NPS alumnus recounts efforts to defeat piracy during latest SGL

Story by Kenneth Stewart

MONTEREY, Calif. – Former Expeditionary Strike Group 2 commander, retired Rear Adm. Terrence E. McKnight shared his experiences fighting pirates in the Gulf of Aden with students at the Naval Postgraduate School, June 4.

McKnight’s experiences in the Gulf of Aden are documented in his book, “Pirate Alley,” which catalogues U.S. efforts to defeat piracy and his leadership of the anti-piracy force, Task Force 151, off the Somali coast.

McKnight, an NPS alumnus, returned to a packed King Auditorium for the latest NPS Secretary of the Navy Guest Lecture, where he recounted his sometimes humorous and often frustrating efforts to defeat Somali pirates.

McKnight contends that East African piracy is largely the result of poor governance in the failed Somali state, and poverty. He described how years of war, tribalism and the absence of either a Somali Navy or Coast Guard opened a window of opportunity for young men off Somalia’s northern coast.

“Why did Jesses James rob banks?” McKnight asked the audience. “Because that’s where the money was,” a student answered.

McKnight confirmed the student’s answer and relayed a series of facts and statistics that point to a heavily traversed shipping corridor in the Gulf of Aden full of expensive vessels laden with valuable goods and little capability to stave off an attack.

“Ninety-five percent of all goods that come to market are transported by sea,” said McKnight. “Thirty thousand vessels travel through the Gulf of Aden each year.”

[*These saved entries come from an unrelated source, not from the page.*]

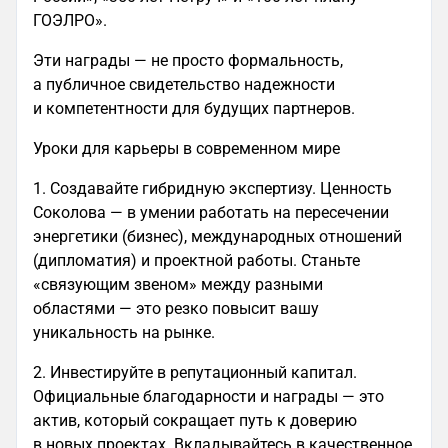
ГОЭЛРО».
Эти награды — не просто формальность,
а публичное свидетельство надежности
и компетентности для будущих партнеров.
Уроки для карьеры в современном мире
1. Создавайте гибридную экспертизу. Ценность
Соколова — в умении работать на пересечении
энергетики (бизнес), международных отношений
(дипломатия) и проектной работы. Станьте
«связующим звеном» между разными
областями — это резко повысит вашу
уникальность на рынке.
2. Инвестируйте в репутационный капитал.
Официальные благодарности и награды — это
актив, который сокращает путь к доверию
в новых проектах. Вкладывайтесь в качественное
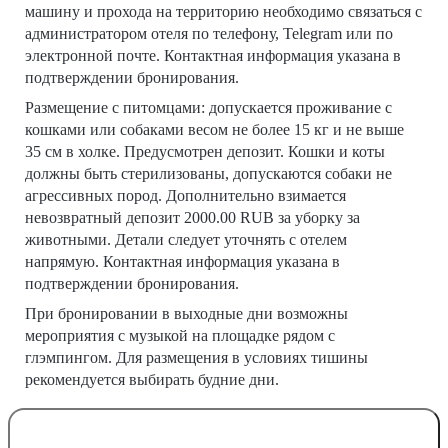
машину и прохода на территорию необходимо связаться с
администратором отеля по телефону, Telegram или по
электронной почте. Контактная информация указана в
подтверждении бронирования.
Размещение с питомцами: допускается проживание с
кошками или собаками весом не более 15 кг и не выше
35 см в холке. Предусмотрен депозит. Кошки и коты
должны быть стерилизованы, допускаются собаки не
агрессивных пород. Дополнительно взимается
невозвратный депозит 2000.00 RUB за уборку за
животными. Детали следует уточнять с отелем
напрямую. Контактная информация указана в
подтверждении бронирования.
При бронировании в выходные дни возможны
мероприятия с музыкой на площадке рядом с
глэмпингом. Для размещения в условиях тишины
рекомендуется выбирать будние дни.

McKnight estimates the cost of piracy in the Gulf of Aden to be between $5.7-6.1 billion per year with much of the piracy enacted by young men with little arms or training.

“Most pirates are 19-20 year-olds in skiffs with small arms, AK-47s and rocket propelled grenades,” said McKnight. “Piracy is a land problem, to defeat it you must solve the governance problem.”

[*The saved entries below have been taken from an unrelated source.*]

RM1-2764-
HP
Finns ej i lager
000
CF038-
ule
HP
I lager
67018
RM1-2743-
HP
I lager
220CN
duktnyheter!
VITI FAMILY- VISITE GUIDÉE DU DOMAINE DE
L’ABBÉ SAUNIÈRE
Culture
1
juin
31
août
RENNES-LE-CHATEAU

But in the absence of a stable Somali government that is capable of patrolling its own waters, the United Nations, European Union and the U.S. government were forced to take matters into their own hands. But McKnight insists that there is nothing new about U.S. attempts to defeat piracy.

“The U.S. Navy has been fighting pirates since its very beginning,” said McKnight. “Anyone remember the Barbary pirates?”

McKnight described the frustration that he and allied Navies felt in the beginning of anti-piracy operations off the Somali coast.

“We were like the dog that chases down a car – he catches it, then doesn’t know what to do with it,” quipped McKnight.

McKnight’s humor aside, myriad issues arose during early attempts to quell piracy. Lawyers were tasked with determining the status of pirates, where they were to be prosecuted and if convicted, where they should be jailed.

“We caught pirates, but there were questions about what to do with them once we caught them,” said McKnight.

Despite the legal ambiguities that plagued early piracy efforts, McKnight insists that progress has been made. He points to a 64 percent drop in pirate attacks between 2011 and 2012. McKnight attributes this drop to increased international anti-piracy efforts in the region and several seemingly basic anti-piracy measures including the presence of security teams, lookouts, alarms and safe rooms.

Noting that Somali pirates are generally looking for ransoms, both for ships and mariners, McKnight advocates legislation that will prevent U.S. dollars from being paid to pirates – legislation similar to the prohibition against funding terrorist organizations.

McKnight retired in 2009, and is currently the vice president of government relations with the Cobham defense firm.